When the 71m ( 233ft ) freighter encountered stormy weather in 1969, it launched one of the largest maritime searches in Australian history while carrying steel off the coast of New South Wales.
Five of the 26 crew members were taken from the ocean shortly after the ship sank, but only one figure was ever recovered from those lost at sea.
Australia’s research firm has now used high quality bottom tracking and video footage to confirm the location of the wreck.
The fleet had sunk in large seas just hours after making a distress signal on August 25.
Royal American Navy ships, submarines, planes, aircraft and a number of other warships launched a massive research, as recovery crews even combed the beach for any sign of survivors.
Over the next 12 days, they found two people at sea in two distinct living boats, and three more clinging to a board of wood, according to local advertising.
Since then, the death of the rest of the team and the ship itself has been a mystery.
Visitors first spotted a catastrophe times ago- in strong waters off the coast of South West Rocks, about 460km ( 286 miles ) northeast of Sydney- and reported its location to authorities.
Although there have long been concerns that the ship may be Noongah, the jumping expertise or technology required to identify the ship was lacking.
However, a high-tech ship owned by the Commonwealth Scientific and Industrial Research Organisation ( CSIRO ) was sent last month to look into the matter further.
They found the catastrophe, largely unchanged and sitting up on the water surface, 170m below the floor.
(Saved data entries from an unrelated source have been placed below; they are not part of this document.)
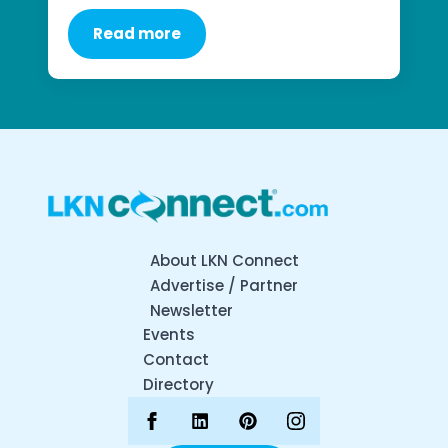
Read more
About LKN Connect
Advertise / Partner
Newsletter
Events
Contact
Directory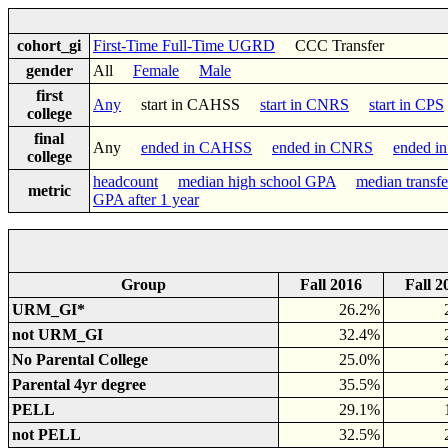
cohort_gi
First-Time Full-Time UGRD
CCC Transfer
gender
All
Female
Male
first
Any
start in CAHSS
start in CNRS
start in CPS
college
final
Any
ended in CAHSS
ended in CNRS
ended i
college
headcount
median high school GPA
median transf
metric
GPA after 1 year
Group
Fall 2016
Fall 2
URM_GI*
26.2%
not URM_GI
32.4%
No Parental College
25.0%
Parental 4yr degree
35.5%
PELL
29.1%
not PELL
32.5%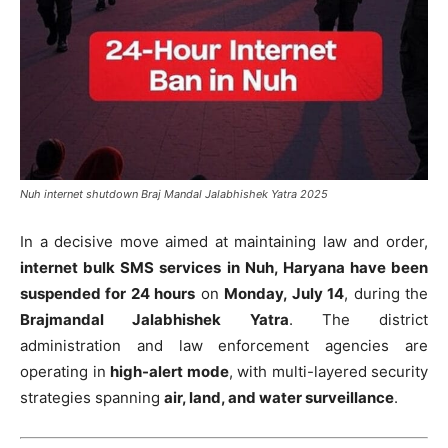
Nuh internet shutdown Braj Mandal Jalabhishek Yatra 2025
In a decisive move aimed at maintaining law and order,
internet bulk SMS services in Nuh, Haryana have been
suspended for 24 hours
on
Monday, July 14
, during the
Brajmandal Jalabhishek Yatra
. The district
administration and law enforcement agencies are
operating in
high-alert mode
, with multi-layered security
strategies spanning
air, land, and water surveillance
.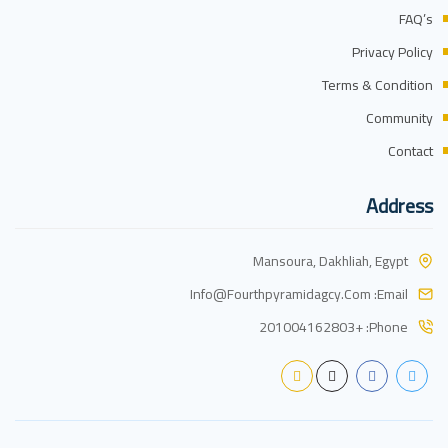
FAQ’s
Privacy Policy
Terms & Condition
Community
Contact
Address
Mansoura, Dakhliah, Egypt
Info@fourthpyramidagcy.com
Email:
+201004162803
Phone: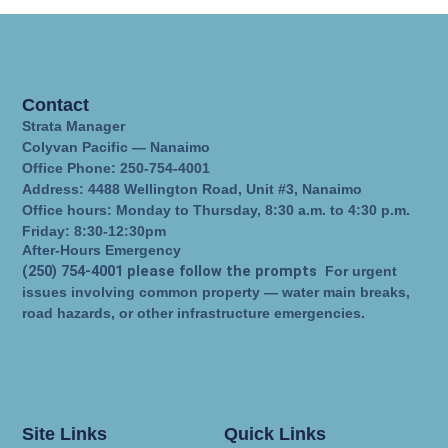
Contact
Strata Manager
Colyvan Pacific — Nanaimo
Office Phone: 250-754-4001
Address: 4488 Wellington Road, Unit #3, Nanaimo
Office hours: Monday to Thursday, 8:30 a.m. to 4:30 p.m.
Friday: 8:30-12:30pm
After-Hours Emergency
(250) 754-4001 please follow the prompts
For urgent
issues involving common property — water main breaks,
road hazards, or other infrastructure emergencies.
Site Links
Quick Links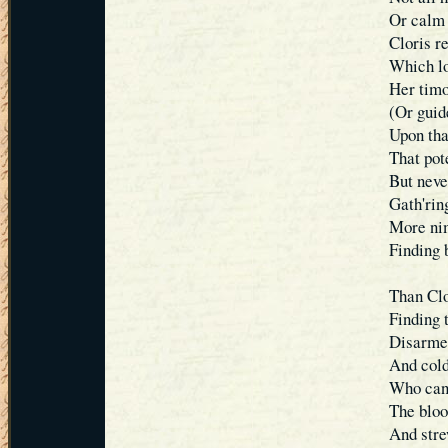
Or calm 
Cloris r
Which lo
Her timo
(Or guid
Upon tha
That pot
But neve
Gath'ring
More nim
Finding 
Than Clo
Finding 
Disarmed
And cold
Who can 
The bloo
And stre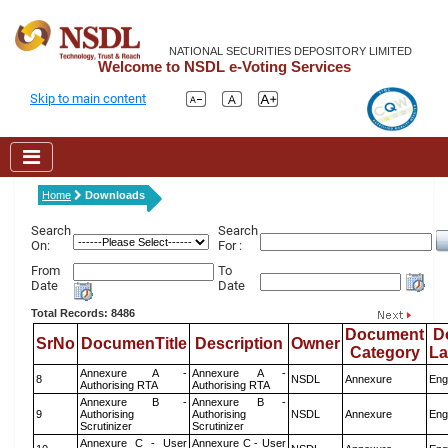
NATIONAL SECURITIES DEPOSITORY LIMITED
Welcome to NSDL e-Voting Services
Skip to main content
Home
Downloads
Search
Search
On:
For :
From
To
Date
Date
Total Records: 8486
Document
D
SrNo
DocumenTitle
Description
Owner
Category
L
Annexure A -
Annexure A -
8
NSDL
Annexure
Eng
Authorising RTA
Authorising RTA
Annexure B -
Annexure B -
9
Authorising
Authorising
NSDL
Annexure
Eng
Scrutinizer
Scrutinizer
Annexure C - User
Annexure C - User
All its vital aspects matched the Noongah, the CSIRO said.
The Sydney Project, which finds and records lost ship wrecks, is now conducting a search to find more vision in order to learn more about why the ship sank.
” This horror is still very much in the recollection of many in the community”, CSIRO’s Matt Kimber said.
” We hope that knowing where the vessel’s final resting place brings some solace to everyone,” she said.
The crew’s survivors ‘ families have told the Australian Broadcasting Corporation that the revelation is a pleasure.
” It’s always been in the back of my mind”, Pamela Hendy- the wife of captain Leo Botsman- said.